This document covers the APIs for parallel execution in SimpleFlow, including the ParallelExecutor class and dependency graph management.

Class: SimpleFlow::ParallelExecutor

Location: /Users/dewayne/sandbox/git_repos/madbomber/simple_flow/lib/simple_flow/parallel_executor.rb

Handles parallel execution of steps using the async gem, with automatic fallback to sequential execution.

Class Methods

execute_parallel(steps, result)

Executes a group of steps in parallel.

Parameters: - steps (Array) - Array of callable steps - result (Result) - The input result to pass to each step

Returns: Array - Results from each step

Behavior: - Uses async gem for true parallel execution if available - Falls back to sequential execution if async is not available - Each step receives the same input result - Returns array of results in same order as input steps

Example:

steps = [
  ->(result) { result.with_context(:a, "data_a").continue(result.value) },
  ->(result) { result.with_context(:b, "data_b").continue(result.value) },
  ->(result) { result.with_context(:c, "data_c").continue(result.value) }
]

initial = SimpleFlow::Result.new(123)
results = SimpleFlow::ParallelExecutor.execute_parallel(steps, initial)

results.size  # => 3
results[0].context[:a]  # => "data_a"
results[1].context[:b]  # => "data_b"
results[2].context[:c]  # => "data_c"

execute_sequential(steps, result)

Executes steps sequentially (fallback implementation).
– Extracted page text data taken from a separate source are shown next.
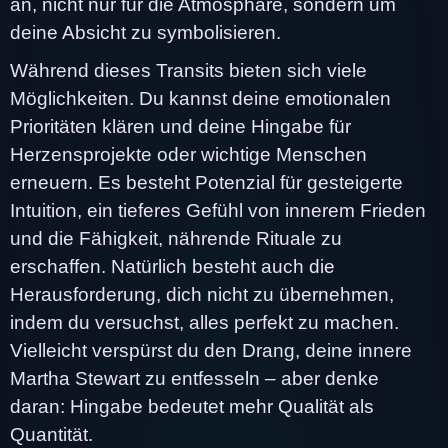
an, nicht nur für die Atmosphäre, sondern um
deine Absicht zu symbolisieren.
Während dieses Transits bieten sich viele
Möglichkeiten. Du kannst deine emotionalen
Prioritäten klären und deine Hingabe für
Herzensprojekte oder wichtige Menschen
erneuern. Es besteht Potenzial für gesteigerte
Intuition, ein tieferes Gefühl von innerem Frieden
und die Fähigkeit, nährende Rituale zu
erschaffen. Natürlich besteht auch die
Herausforderung, dich nicht zu übernehmen,
indem du versuchst, alles perfekt zu machen.
Vielleicht verspürst du den Drang, deine innere
Martha Stewart zu entfesseln – aber denke
daran: Hingabe bedeutet mehr Qualität als
Quantität.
Parameters: - steps (Array) - Array of callable steps - result (Result) - The input result

Returns: Array

Example:

results = SimpleFlow::ParallelExecutor.execute_sequential(steps, initial)

async_available?

Checks if the async gem is available.

Returns: Boolean

Example:

if SimpleFlow::ParallelExecutor.async_available?
  puts "Async gem is installed - true parallel execution enabled"
else
  puts "Async gem not found - will use sequential fallback"
end

Implementation Details

Async Integration

When async gem is available:

# Uses Async::Barrier for concurrent execution
Async do
  barrier = Async::Barrier.new
  tasks = []

  steps.each do |step|
    tasks << barrier.async do
      step.call(result)
    end
  end

  barrier.wait
  results = tasks.map(&:result)
end

Sequential Fallback

When async is not available:

steps.map { |step| step.call(result) }

Class: SimpleFlow::DependencyGraph

Location: /Users/dewayne/sandbox/git_repos/madbomber/simple_flow/lib/simple_flow/dependency_graph.rb

Manages dependencies between pipeline steps and determines which steps can execute in parallel.

Constructor

new(dependencies)

Creates a new dependency graph.

Parameters: - dependencies (Hash) - Hash mapping step names to their dependencies

Example:

graph = SimpleFlow::DependencyGraph.new(
  fetch_user: [],
  fetch_orders: [:fetch_user],
  fetch_products: [:fetch_user],
  calculate_total: [:fetch_orders, :fetch_products]
)

Instance Methods

order

Returns steps in topological order (dependencies first).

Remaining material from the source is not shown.